MADRID 6 Jun. (OTR/PRESS) -
Me eduqué en una dictadura que denominaba a los porteros empleados de fincas urbanas y logró que los proletarios y trabajadores se llamaran productores. Productores como Dino de Laurentis, que era productor cinematográfico, y producía tan bien, que se casó con Sofía Loren, mientras los productores franquistas sólo producían tornillos o planchas de madera. y se casaban con quien podían. El eufemismo, como el traje Chanel de las señoras, sirve para cualquier época.
El PP llama a su descarnada lucha por el poder democracia interna, y la terrible crisis económica que nos devora es definida por el presidente del gobierno como desaceleración profunda. Las subidas terribles de los precios son meros ajustes económicos, y las compañías de seguros, mucho antes de que llegara la democracia a España, ya mencionaban los fallecimientos como decesos.
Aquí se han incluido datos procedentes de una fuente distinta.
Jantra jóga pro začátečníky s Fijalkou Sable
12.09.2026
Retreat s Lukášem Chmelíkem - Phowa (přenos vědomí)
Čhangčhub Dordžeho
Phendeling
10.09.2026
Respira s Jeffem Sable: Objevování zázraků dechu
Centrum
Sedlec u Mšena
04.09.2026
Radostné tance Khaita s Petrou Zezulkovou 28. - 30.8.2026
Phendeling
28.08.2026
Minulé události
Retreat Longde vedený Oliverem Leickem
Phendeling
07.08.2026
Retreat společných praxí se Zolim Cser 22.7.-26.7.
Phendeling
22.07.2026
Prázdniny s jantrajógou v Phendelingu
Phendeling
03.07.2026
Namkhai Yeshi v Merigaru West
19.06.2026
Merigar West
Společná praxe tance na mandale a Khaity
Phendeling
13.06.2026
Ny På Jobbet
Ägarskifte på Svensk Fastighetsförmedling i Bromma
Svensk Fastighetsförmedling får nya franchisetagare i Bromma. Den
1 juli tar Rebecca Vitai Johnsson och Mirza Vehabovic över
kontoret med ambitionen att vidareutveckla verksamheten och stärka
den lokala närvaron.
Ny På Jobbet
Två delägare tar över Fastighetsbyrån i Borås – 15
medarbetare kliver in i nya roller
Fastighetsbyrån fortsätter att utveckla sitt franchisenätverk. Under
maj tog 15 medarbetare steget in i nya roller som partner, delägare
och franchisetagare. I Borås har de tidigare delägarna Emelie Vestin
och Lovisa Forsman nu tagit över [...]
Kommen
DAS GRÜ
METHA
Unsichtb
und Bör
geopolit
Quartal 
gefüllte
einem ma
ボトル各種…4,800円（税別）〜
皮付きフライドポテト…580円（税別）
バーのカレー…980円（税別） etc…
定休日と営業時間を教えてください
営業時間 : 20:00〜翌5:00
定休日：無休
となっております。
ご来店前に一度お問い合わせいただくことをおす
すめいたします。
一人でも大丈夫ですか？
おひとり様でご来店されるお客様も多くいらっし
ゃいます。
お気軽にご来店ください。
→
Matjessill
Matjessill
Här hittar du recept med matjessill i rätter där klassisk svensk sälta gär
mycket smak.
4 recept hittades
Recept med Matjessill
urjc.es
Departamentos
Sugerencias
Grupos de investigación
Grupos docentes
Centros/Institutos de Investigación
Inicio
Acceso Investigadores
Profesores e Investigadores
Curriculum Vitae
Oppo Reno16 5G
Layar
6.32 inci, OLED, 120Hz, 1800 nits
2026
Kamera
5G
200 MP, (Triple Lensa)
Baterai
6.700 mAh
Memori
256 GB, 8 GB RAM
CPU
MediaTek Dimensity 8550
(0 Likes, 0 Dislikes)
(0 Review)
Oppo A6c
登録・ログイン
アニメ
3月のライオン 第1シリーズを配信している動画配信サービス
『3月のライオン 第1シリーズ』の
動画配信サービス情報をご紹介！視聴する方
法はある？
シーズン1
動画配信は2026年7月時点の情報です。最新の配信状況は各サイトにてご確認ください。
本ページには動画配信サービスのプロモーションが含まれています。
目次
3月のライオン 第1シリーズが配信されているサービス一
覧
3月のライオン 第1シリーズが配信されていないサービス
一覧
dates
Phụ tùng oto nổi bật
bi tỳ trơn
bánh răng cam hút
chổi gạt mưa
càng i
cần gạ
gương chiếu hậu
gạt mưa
El ser humano aprendió a leer hace sólo seis mil años, después de una larga noche analfabeta que duró centenares de siglos, y es tan soberbio que todavía cree que cambiar el nombre de las cosas cambia a las cosas. Desde los cultos economistas que a fuer de imbéciles califican las pérdidas como crecimiento negativo, hasta los doctos y estúpidos gurús de la sociología, que denomina a la marea de cabreo que se avecina, y que estallará en manifestaciones, como malestar social.
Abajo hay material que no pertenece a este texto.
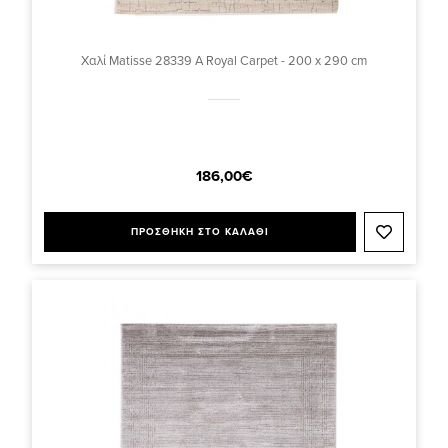
Χαλί Matisse 28339 A Royal Carpet - 200 x 290 cm
186,00€
ΠΡΟΣΘΗΚΗ ΣΤΟ ΚΑΛΑΘΙ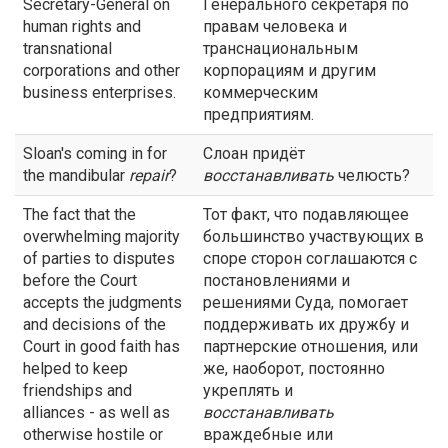
Secretary-General on
Генерального секретаря по
human rights and
правам человека и
transnational
транснациональным
corporations and other
корпорациям и другим
business enterprises.
коммерческим
предприятиям.
Sloan's coming in for
Слоан придёт
the mandibular
repair
?
восстанавливать
челюсть?
The fact that the
Тот факт, что подавляющее
overwhelming majority
большинство участвующих в
of parties to disputes
споре сторон соглашаются с
before the Court
постановлениями и
accepts the judgments
решениями Суда, помогает
and decisions of the
поддерживать их дружбу и
Court in good faith has
партнерские отношения, или
helped to keep
же, наоборот, постоянно
friendships and
укреплять и
alliances - as well as
восстанавливать
otherwise hostile or
враждебные или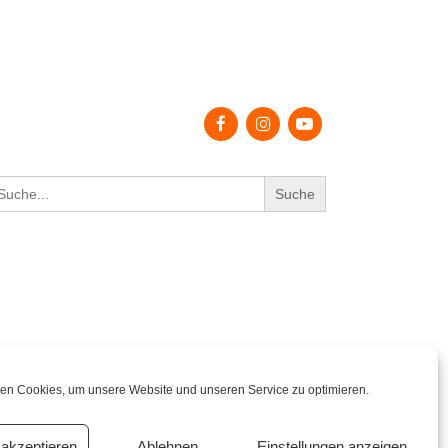
earch
r:
en Cookies, um unsere Website und unseren Service zu optimieren.
akzeptieren
Ablehnen
Einstellungen anzeigen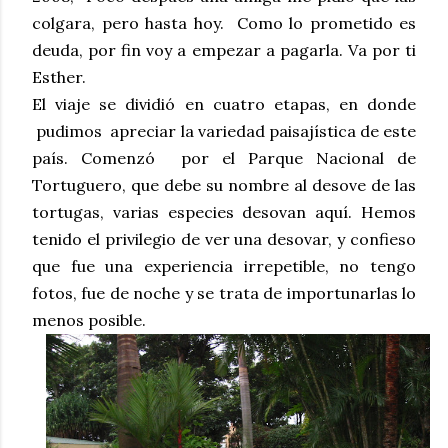
colgara, pero hasta hoy. Como lo prometido es
deuda, por fin voy a empezar a pagarla. Va por ti
Esther.
El viaje se dividió en cuatro etapas, en donde
pudimos apreciar la variedad paisajística de este
país. Comenzó por el Parque Nacional de
Tortuguero, que debe su nombre al desove de las
tortugas, varias especies desovan aquí. Hemos
tenido el privilegio de ver una desovar, y confieso
que fue una experiencia irrepetible, no tengo
fotos, fue de noche y se trata de importunarlas lo
menos posible.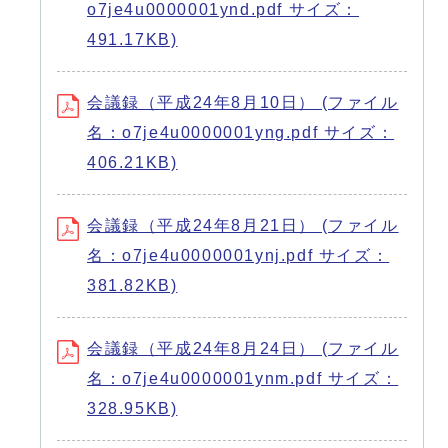
o7je4u0000001ynd.pdf サイズ：
491.17KB)
会議録（平成24年8月10日） (ファイル
名：o7je4u0000001yng.pdf サイズ：
406.21KB)
会議録（平成24年8月21日） (ファイル
名：o7je4u0000001ynj.pdf サイズ：
381.82KB)
会議録（平成24年8月24日） (ファイル
名：o7je4u0000001ynm.pdf サイズ：
328.95KB)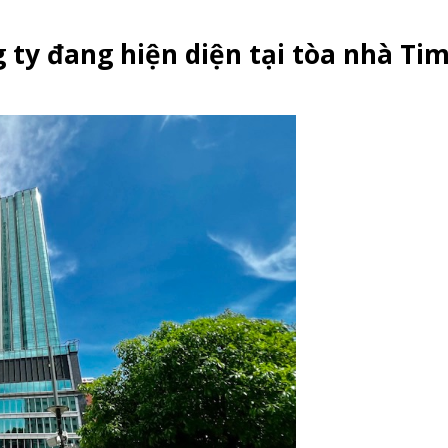
ty đang hiện diện tại tòa nhà Ti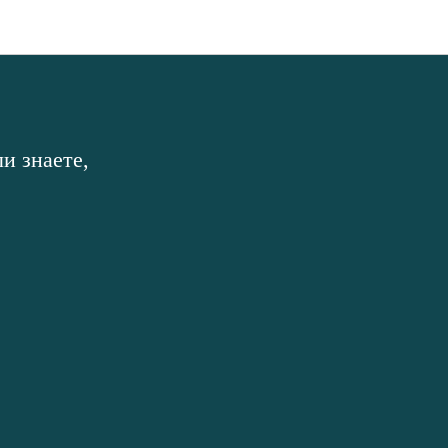
и знаете,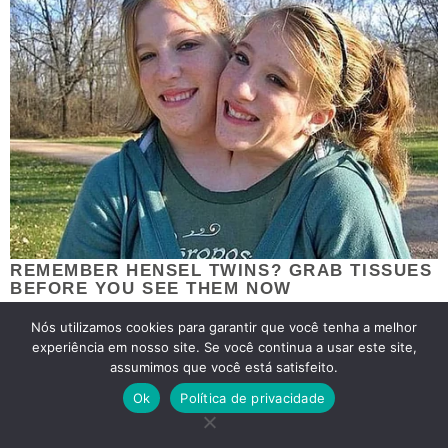
Nós utilizamos cookies para garantir que você tenha a melhor
experiência em nosso site. Se você continua a usar este site,
assumimos que você está satisfeito.
Ok
Política de privacidade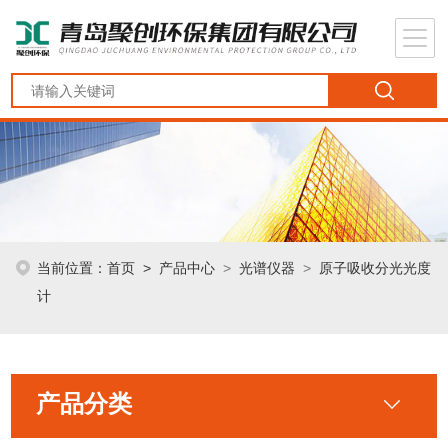
当前位置：
首页
>
产品中心
>
光谱仪器
>
原子吸收分光光度
计
产品分类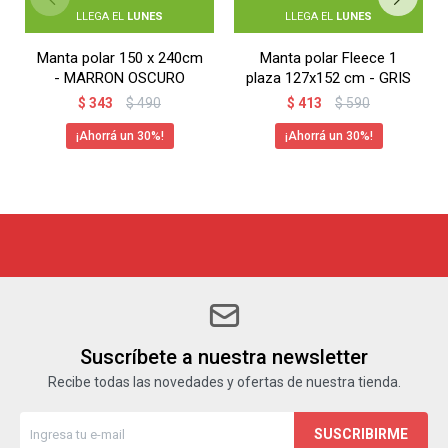
LLEGA EL
LUNES
LLEGA EL
LUNES
Manta polar 150 x 240cm
Manta polar Fleece 1
- MARRON OSCURO
plaza 127x152 cm - GRIS
$
343
$
490
$
413
$
590
30
30
Suscríbete a nuestra newsletter
Recibe todas las novedades y ofertas de nuestra tienda.
SUSCRIBIRME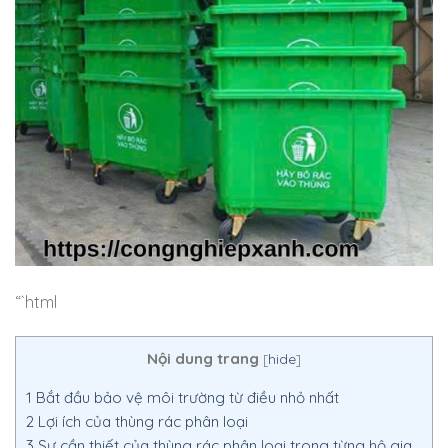
“`html
Nội dung trang
[
hide
]
1
Bắt đầu bảo vệ môi trường từ điều nhỏ nhất
2
Lợi ích của thùng rác phân loại
3
Sự cần thiết của thùng rác phân loại trong từng hộ gia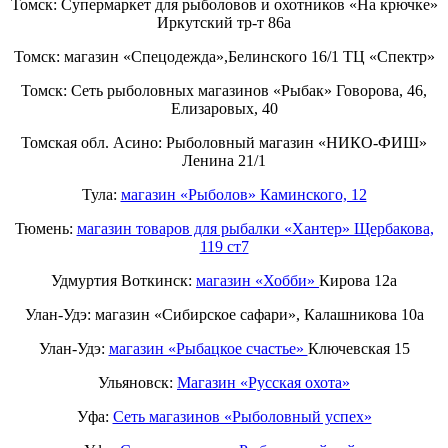
Томск: Супермаркет для рыболовов и охотников «На крючке»
Иркутский тр-т 86а
Томск: магазин «Спецодежда»,Белинского 16/1 ТЦ «Спектр»
Томск: Сеть рыболовных магазинов «Рыбак» Говорова, 46,
Елизаровых, 40
Томская обл. Асино: Рыболовный магазин «НИКО-ФИШ»
Ленина 21/1
Тула:
магазин «Рыболов» Каминского, 12
Тюмень:
магазин товаров для рыбалки «Хантер» Щербакова,
119 ст7
Удмуртия Воткинск:
магазин «Хобби»
Кирова 12а
Улан-Удэ: магазин «Сибирское сафари», Калашникова 10а
Улан-Удэ:
магазин «Рыбацкое счастье»
Ключевская 15
Ульяновск:
Магазин «Русская охота»
Уфа:
Сеть магазинов «Рыболовный успех»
Un malestar social suena a jaqueca, la leve jaqueca que tiene una barrio una tarde de viernes, pero estas jaquecas suelen traer consecuencias dramáticas y, a veces, trágicas.Predicar que el eufemismo sólo sirve para disimular en el primer tiempo, y para que, en la segunda parte, el eufemismo encocore y subleve mucho más que si se hubiera dicho la verdad resulta inútil. Es un principio que repele a los políticos, sean de derechas o de izquierdas, gobiernen o estén en la oposición. Y es desolador, pero se prefiere la búsqueda del eufemismo, a la búsqueda de soluciones.